Baru kemarin Yang Mulia kembali berlumuran darah! Dan sekarang kamu mengambil risiko sebesar ini sendirian? Aku benar-benar menentangnya!

Kalau begitu, kenapa kau tidak ikut denganku, Marthain? Jika aku akan melakukan sesuatu yang berbahaya, setidaknya aku akan melakukannya di depan Marthain. Jika terjadi sesuatu, kau bisa membantuku.

Ugh........!

Oh, Sir Marthain. kamu baru saja digigit, bukan?

...Tapi Yang Mulia! Kami memang seperti itu, tapi pertanyaannya adalah apakah para prajurit Vincent... yang baru saja melihat mereka mau menungganginya. Bagaimana kamu bisa sampai punya ide untuk menunggangi binatang buas iblis sejak awal?

Kalau begitu, mari kita jadikan Archduke sebagai bukti bahwa keluarga Bingsu aman! Putra tertua dari wilayah yang terpercaya akan menjelaskannya kepada mereka. Benar?

.........

Tidak, itu sesuatu yang tidak aku sukai, kata Orden, mulutnya terkatup rapat.

Ke mana arah pembicaraanmu mengenai topik ini?

Nyawa para prajurit ini dipertaruhkan di sini, bukan? Lagipula, kau tidak punya pilihan!

Begitulah cara kami sampai di sini, menaiki Bingsu 1 sebagai sebuah kelompok.

Meskipun kontrolnya terasa kaku karena aku harus membuat set Glatcher Troll bergerak serempak, untungnya, rencana tersebut berjalan lancar, kecuali Bingsu 3 yang beberapa kali berguling di lantai.

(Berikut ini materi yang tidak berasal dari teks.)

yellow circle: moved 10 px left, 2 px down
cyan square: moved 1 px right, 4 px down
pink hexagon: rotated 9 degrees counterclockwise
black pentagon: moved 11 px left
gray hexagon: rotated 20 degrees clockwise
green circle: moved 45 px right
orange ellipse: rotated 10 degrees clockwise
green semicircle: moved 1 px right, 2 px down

Oh, kecuali beberapa prajurit yang tidak terampil menggunakan aura mereka dan akhirnya muntah atau pingsan karena kelelahan.

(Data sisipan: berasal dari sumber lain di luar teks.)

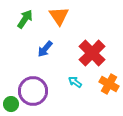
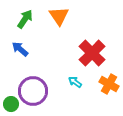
blue arrow: moved 25 px left; rotated 90 degrees clockwise
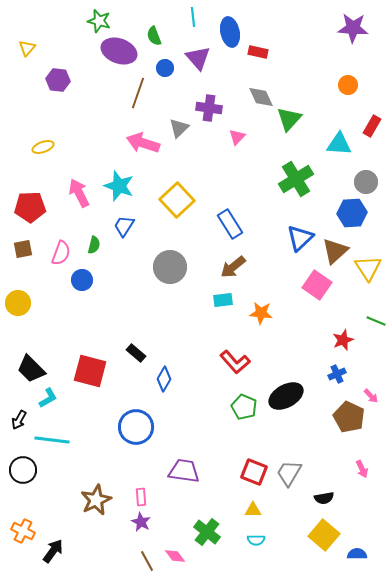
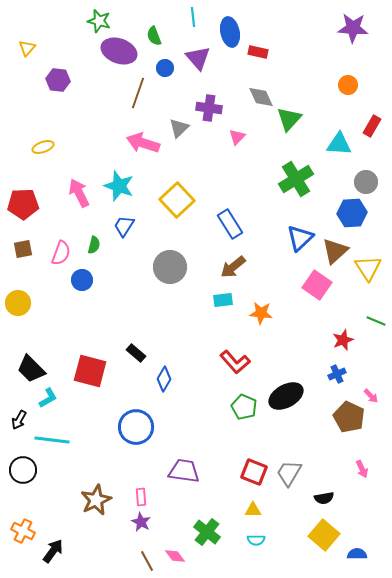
red pentagon at (30, 207): moved 7 px left, 3 px up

Beberapa waktu setelah itu-

Ih! Itu Troll Glatcher!

Jangan khawatir! Kami ada di pihakmu!

Jangan naik nomor 3, lindungi dirimu dengan Aura!

Setelah mengulangi proses ini, Seongjin dan kelompoknya akhirnya berhasil menyelamatkan semua prajurit di pos terdepan tersebut.

Yang Mulia, waktu sudah hampir habis!

Seongjin memusatkan pikirannya saat Orden berteriak.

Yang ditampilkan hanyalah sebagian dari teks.